Debate Progresses to State


©The Talon News | Lauren Metcalf

As state approaches, congress team members, junior Joe Thompson, senior Morgan Stone, and junior Savanna Lessley write speeches and research to prepare. (Lauren Metcalf / The Talon News)

Sarah Crowder, Reporter

According to the National Institute of Mental Health, the fear of public speaking affects 73 percent of the population, making it one of the most common phobias. The students on the debate team face this fear almost daily as they debate their way to success. 

Two members of the debate team, junior Savanna Lessley and senior Morgan Stone, made it to the state competition for congressional debate on Jan. 8th and 9th.

“Watching [Lessley and Stone] debate is one of my favorite things to do,” debate coach and theatre teacher Jessica Reynolds said. “They don’t let me watch them debate often cause they don’t like me in their room, but they are some of the most intelligent speechwriters I’ve ever worked with. They work extremely hard and I’m like a soccer mom. I always want them to do really well and I’m always cheering for them and I’m very competitive. It’s a joy to watch them debate and I really love working with them.”

Lessley advanced immediately after regionals and Stone was able to compete as first alternate.

“I was ecstatic that both of them got to compete,” Reynolds said. “Since Morgan was the alternate, we weren’t sure if she was going to and I was really hoping she would cause she’s the senior and that would just be an awesome experience. It was just super exciting to have two students advance because last year I had one, which was cool, but more is always better.”

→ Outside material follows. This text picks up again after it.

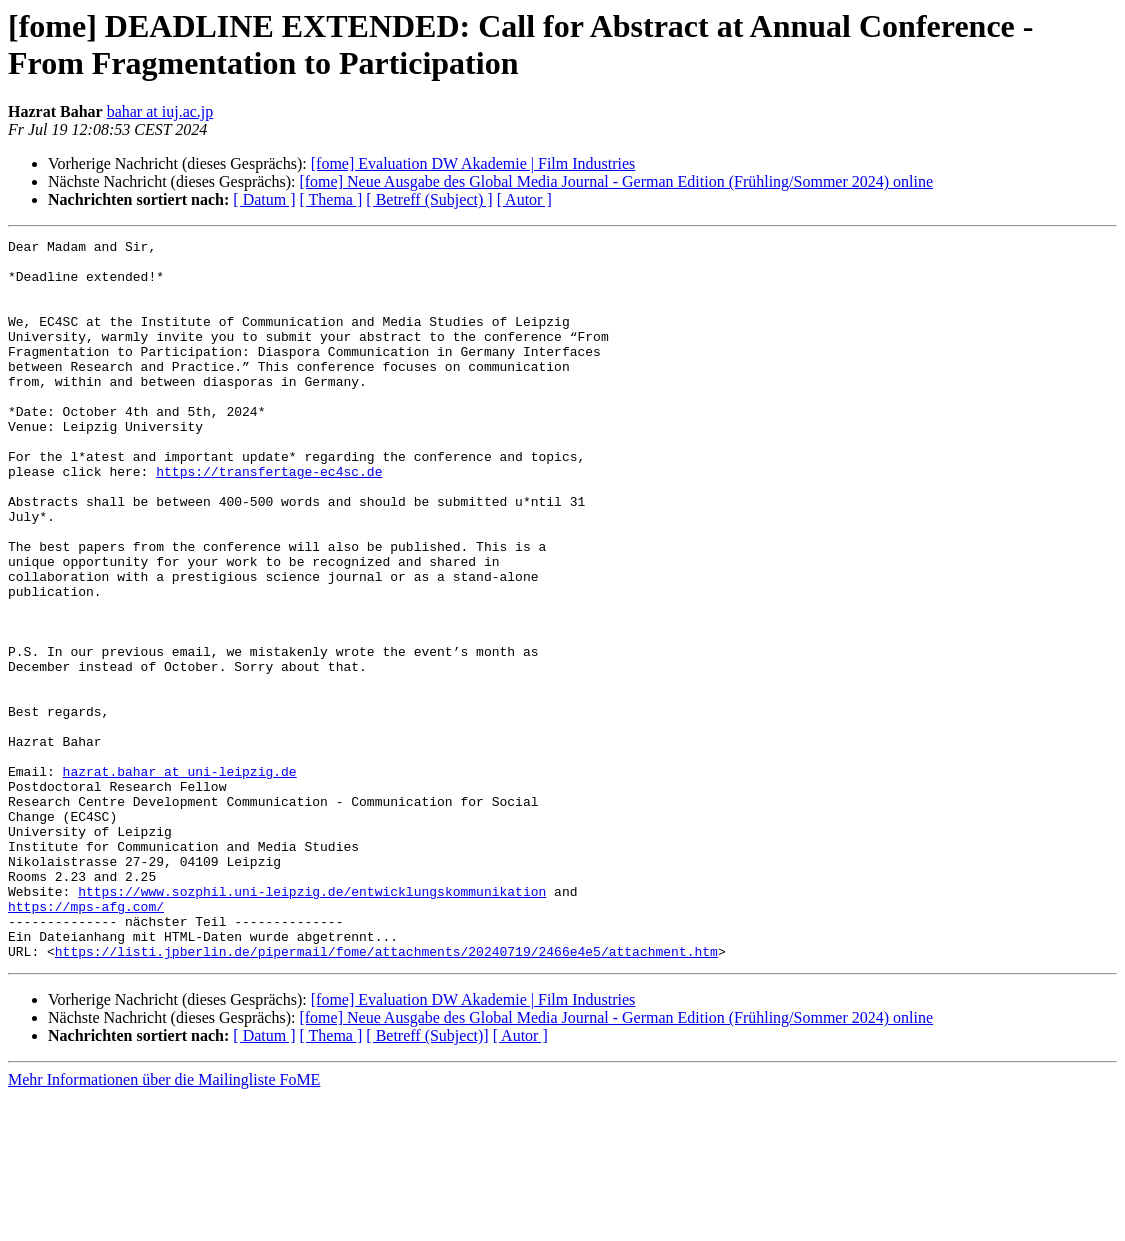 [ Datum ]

This was Stone and Lessley’s first time competing at the state level for debate.

“It’s taught me a lot just because I’ve never competed in state before for debate but I’ve been in debate for three years now so actually being able to get something out of all the work I’ve put into it was really nice,” Stone said.

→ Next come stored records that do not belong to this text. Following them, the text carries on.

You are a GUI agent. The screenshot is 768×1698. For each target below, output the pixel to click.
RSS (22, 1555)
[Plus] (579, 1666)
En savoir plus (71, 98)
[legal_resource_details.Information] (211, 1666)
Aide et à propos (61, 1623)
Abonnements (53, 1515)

Besides preparing herself for state and competing, Stone has also been instrumental in helping the rest of the team succeed.

“Morgan’s a senior this year and she’s my debate president,” Reynolds said. “She’s just put in a lot of hours, working with the team especially. She really just takes it upon herself to mentor the new debate members, which I really appreciate because coaching debate is an interesting thing, especially for me because I’ve never been a debater myself so sometimes I don’t really know the best way to tell them how to do things. Morgan really helps all of them by filling in those holes and I’m so appreciative to her. “

Lessley and Stone received 10th and 11th in their preliminary rooms respectively and did not continue to finals.

©The Talon News | Campbell Wilmot
Junior Savanna Lessley and Senior Morgan Stone competed at the State Congressional Debate Competition on Jan. 8 and 9. (Campbell Wilmot / The Talon News)

“I was proud of the kids because I thought they debated well and did the best they could,” Reynolds said. “I was disappointed we didn’t break to finals, I’d really have liked to have gotten to that final round but I’m really proud of how they did. Savannah is a junior and she learned a lot this year and I know that next year she’s going to come out swinging and hopefully we can make it further.”

In congressional debate, students have a mock legislative assembly where they debate various bills and resolutions.

“I had to write a lot of speeches,” Lessley said. “And do a lot of research in depth to understand the topics that I was talking about because we are pretty much interrogated on the spot and we have to know answers to things.”

To prepare for state, the team members debate different bills and have mock sessions of Congress during meglalunch and class with the students on the Congress team who didn’t qualify helping write extra speeches.

“It [being at state] was interesting,” Lessley said. “It was pretty much a whole new realm and a lot different from region. Seeing people perform on a lot more competitive levels was definitely a learning experience.”

Those who compete at the state level for debate put hours upon hours into preparing, with the team writing ten speeches in the five days leading up to state to get ready.

“It was very stressful,” Stone said. “Everyone there, especially for Congress, is very intimidating and they like to form these little groups where they team up against you which is tough to deal with.”

Debate teaches students to think critically and articulate their thoughts clearly, preparing many for a future in law.

“I started debate because I had a really bad foot injury so I couldn’t play volleyball,” Stone said. “My parents pushed me to do something more academic so I started it and I continued to do it because I really liked the aspect of doing all the research and going and actually arguing over it and being able to prove all the points. It’s really interesting to me.”

Debate also allows students to enter the political arena early on.

“In 8th grade we started this debate club with Ms. Collins,” Lessely said. “It really got me interested in learning about the political atmosphere of our country and that brought me into debate my freshman year. A lot of this nation is unaware and they just don’t know what is currently going on and it’s important to understand with how many things are happening.”

The team has hopes to continue to grow and have success in LD (Lincoln-Douglas), Extemp, and CX debate.

“I would really like to see us grow,” Reynolds said. “We’re kind of a small debate team, it’d be nice if we got more members. I would really like to start taking all the qualifying spots. There are 3 qualifying spots in each section of debate we do and I’d really like to take them all.”